The sorts of theory Plame believes in. Brilliant, isn’t it? Jews, most of whom used to lean left and Dem (not so sure now with extreme anti Israel people taking over the party) and lukewarm “support” of Israel, are driving US to go to war for Israel.

And then, there the “we need record everything ever sent on the Internet” community that still can’t detect in real time attacks to agencies responsible for keeping polling rolls, and can’t identify the origin of a YouTube comment promising to do a school killing, when the comment is posted under a real name. That’s also the “strong crypto prevents us from doing our job” community that can’t do anything about someone authorized to have weapons more powerful than the average American who lies about his Islamic link to the FBI. That’s the “iPhone memory encryption prevents investigations” FBI that instructed local police to lock up the iPhone that was used by an Islamic terrorist (*), breaking the cloud link that would have automatically uploaded that encrypted data to the cloud after which Apple would have transmitted it to the FBI, without infringing on free speech rights of Apple programmers (an infringement supported by Donald Trump).

(*) BTW it wasn’t even his own device, it was company device, so there was not even a Fourth amendment issue in the particular case, no matter what. (The terrorist did destroy his own device.)

John Endicott
July 17, 2018 9:02 am

Since this article goes against the Deep State/MSM narrative about Russia, clearly it was written by a Russian Bot. /sarc

July 20, 2018 11:07 am

Good post. I’ve done a lot of research on the Guccifer2.0 documents and story.

See here:
https://loadedforguccifer.wordpress.com/2018/02/15/doc-1-part-one-fakery/
https://loadedforguccifer.wordpress.com/2018/02/15/doc1-part-2-binary-chunks/
https://loadedforguccifer.wordpress.com/2018/02/16/doc-1-part-3-back-to-romania/

The first 5 documents called 1.doc, 2.doc to 5.doc weren’t Microsoft .doc at all. They were carefully altered in stages from a .docx to a .docx with a Russian theme “Tema Office” with standard “Стандартная” setting. As per this pastebin: https://pastebin.com/j71mnc2J

Then they were saved as an .rtf, so that the metadata was in plain text.

Then finally renamed as a .doc.

All this was to produce an .rtf – a text format – that had binary sections base64 encoded. Why? Because a .rtf filetime is a local filetime, while a Win32Filetime is GMT. Thus a timezone can be worked out.

It’s useless as attribution of course, because you could manually set the computer clock time. Obviously they did most as GMT+3, Moscow time, but also Romanian time. To make it more Russian, one of the docs had GMT+4 inserted.

The problem here is that Mueller has indicted two hacker groups in GMT+3. But he’s missed the GMT+4 one!
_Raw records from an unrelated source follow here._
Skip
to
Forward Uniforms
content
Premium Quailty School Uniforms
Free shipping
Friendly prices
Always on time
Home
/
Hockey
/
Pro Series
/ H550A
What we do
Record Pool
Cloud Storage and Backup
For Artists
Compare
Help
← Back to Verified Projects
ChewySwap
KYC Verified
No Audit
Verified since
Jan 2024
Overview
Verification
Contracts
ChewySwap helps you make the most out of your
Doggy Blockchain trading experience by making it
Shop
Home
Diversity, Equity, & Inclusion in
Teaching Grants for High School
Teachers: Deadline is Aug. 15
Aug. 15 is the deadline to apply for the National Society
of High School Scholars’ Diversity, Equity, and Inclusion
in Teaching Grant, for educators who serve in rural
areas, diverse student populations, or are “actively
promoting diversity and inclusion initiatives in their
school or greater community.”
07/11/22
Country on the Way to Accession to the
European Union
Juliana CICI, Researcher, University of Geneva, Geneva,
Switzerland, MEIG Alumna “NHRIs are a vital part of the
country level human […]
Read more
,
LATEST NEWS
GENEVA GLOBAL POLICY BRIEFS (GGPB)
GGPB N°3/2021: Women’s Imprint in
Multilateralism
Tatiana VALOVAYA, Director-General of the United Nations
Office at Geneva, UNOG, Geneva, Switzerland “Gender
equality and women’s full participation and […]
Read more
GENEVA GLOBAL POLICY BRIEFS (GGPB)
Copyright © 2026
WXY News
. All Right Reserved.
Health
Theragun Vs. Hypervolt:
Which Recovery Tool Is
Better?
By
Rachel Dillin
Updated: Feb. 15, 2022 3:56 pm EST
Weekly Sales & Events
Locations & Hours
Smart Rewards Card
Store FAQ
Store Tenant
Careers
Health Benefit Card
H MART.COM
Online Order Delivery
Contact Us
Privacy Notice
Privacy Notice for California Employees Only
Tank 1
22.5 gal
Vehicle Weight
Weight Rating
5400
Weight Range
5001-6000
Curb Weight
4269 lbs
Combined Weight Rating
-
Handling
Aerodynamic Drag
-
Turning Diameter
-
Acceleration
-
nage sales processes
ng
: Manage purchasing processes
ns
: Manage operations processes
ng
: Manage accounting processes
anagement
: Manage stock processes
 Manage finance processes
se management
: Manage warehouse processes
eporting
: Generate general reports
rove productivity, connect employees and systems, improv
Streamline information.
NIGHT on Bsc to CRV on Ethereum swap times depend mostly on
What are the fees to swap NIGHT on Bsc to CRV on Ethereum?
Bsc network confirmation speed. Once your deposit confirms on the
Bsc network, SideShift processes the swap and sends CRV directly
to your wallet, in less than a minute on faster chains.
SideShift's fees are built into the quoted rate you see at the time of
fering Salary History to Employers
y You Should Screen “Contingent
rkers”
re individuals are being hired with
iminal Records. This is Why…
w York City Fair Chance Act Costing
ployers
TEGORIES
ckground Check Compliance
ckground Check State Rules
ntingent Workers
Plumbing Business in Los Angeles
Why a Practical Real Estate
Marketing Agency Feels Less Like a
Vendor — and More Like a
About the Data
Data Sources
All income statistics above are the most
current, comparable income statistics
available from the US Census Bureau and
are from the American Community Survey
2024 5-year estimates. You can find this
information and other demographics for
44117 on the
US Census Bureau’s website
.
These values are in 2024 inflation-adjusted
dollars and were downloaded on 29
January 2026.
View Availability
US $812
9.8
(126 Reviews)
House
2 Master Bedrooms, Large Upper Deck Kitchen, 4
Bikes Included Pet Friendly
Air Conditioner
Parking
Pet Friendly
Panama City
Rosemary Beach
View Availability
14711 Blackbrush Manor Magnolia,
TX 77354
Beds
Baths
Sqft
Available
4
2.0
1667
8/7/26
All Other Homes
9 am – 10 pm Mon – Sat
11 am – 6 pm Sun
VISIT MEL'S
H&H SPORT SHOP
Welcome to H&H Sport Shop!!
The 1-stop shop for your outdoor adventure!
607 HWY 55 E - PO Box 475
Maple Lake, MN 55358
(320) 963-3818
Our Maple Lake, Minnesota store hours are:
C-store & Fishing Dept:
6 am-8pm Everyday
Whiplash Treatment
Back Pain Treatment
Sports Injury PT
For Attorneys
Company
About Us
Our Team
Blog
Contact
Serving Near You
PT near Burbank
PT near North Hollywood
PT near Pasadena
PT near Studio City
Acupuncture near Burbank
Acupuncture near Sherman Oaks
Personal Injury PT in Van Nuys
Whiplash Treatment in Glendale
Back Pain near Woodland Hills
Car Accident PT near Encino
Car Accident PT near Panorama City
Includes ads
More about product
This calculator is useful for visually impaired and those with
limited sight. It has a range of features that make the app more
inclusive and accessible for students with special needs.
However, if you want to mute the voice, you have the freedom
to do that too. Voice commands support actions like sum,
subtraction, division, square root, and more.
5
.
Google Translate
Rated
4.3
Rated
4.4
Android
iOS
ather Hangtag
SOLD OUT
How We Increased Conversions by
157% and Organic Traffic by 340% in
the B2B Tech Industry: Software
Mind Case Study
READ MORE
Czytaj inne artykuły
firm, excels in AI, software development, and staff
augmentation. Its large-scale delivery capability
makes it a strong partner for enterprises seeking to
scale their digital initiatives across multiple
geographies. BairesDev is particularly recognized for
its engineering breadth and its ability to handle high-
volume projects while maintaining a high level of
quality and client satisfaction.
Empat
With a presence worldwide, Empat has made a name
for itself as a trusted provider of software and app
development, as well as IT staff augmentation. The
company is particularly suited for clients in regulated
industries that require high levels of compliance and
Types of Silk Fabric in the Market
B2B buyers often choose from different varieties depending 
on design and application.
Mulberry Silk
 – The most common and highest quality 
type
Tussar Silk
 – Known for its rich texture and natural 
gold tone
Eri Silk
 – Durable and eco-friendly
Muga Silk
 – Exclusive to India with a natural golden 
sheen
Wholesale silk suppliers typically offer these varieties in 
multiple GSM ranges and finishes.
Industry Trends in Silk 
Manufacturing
And one correction to the article. It says the docs were hurting Hillary. This is false. There are NO documents damaging to HRC in the G2 archive. None. Nor in the DCLeaks archive (see my Twitter Thread on that: https://twitter.com/HisBlakeness/status/999315062719438849

July 20, 2018 1:00 pm

I seem to have a comment vanished – about timezones. Is there a problem with it Mod?

(You were automatically placed into the Mod bin because at the time, you had ZERO approved comments on the list, plus you had too many links in a comment which is also a trigger to enter the comment into the mod bin) MOD

Reply to  David Blake
July 20, 2018 1:23 pm

Ok. No problem. Thank you.

July 21, 2018 2:40 pm

It’s refreshing to see some fact-based discussion and analysis. Thank you!